§ **Exercise**
Please, starting at the line that contains "certificates and our", reproduce every line exactly until the records run out, skipping all pictures.

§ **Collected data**
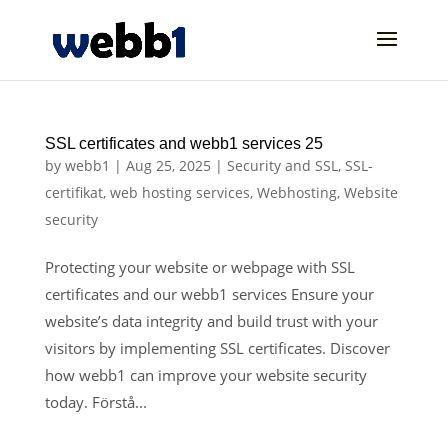
SSL certificates and webb1 services 25
by
webb1
|
Aug 25, 2025
|
Security and SSL
,
SSL-
certifikat
,
web hosting services
,
Webhosting
,
Website
security
Protecting your website or webpage with SSL
certificates and our webb1 services Ensure your
website’s data integrity and build trust with your
visitors by implementing SSL certificates. Discover
how webb1 can improve your website security
today. Förstå...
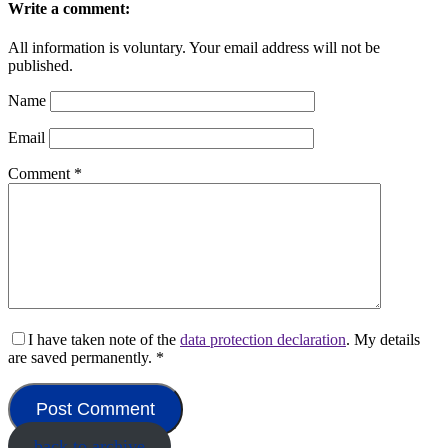
Write a comment:
All information is voluntary. Your email address will not be
published.
Name
Email
Comment
*
I have taken note of the
data protection declaration
. My details
are saved permanently.
*
back to archive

§ **Written response**
certificates and our webb1 services Ensure your
website’s data integrity and build trust with your
visitors by implementing SSL certificates. Discover
how webb1 can improve your website security
today. Förstå...
Write a comment:
All information is voluntary. Your email address will not be
published.
Name
Email
Comment
*
I have taken note of the
data protection declaration
. My details
are saved permanently.
*
back to archive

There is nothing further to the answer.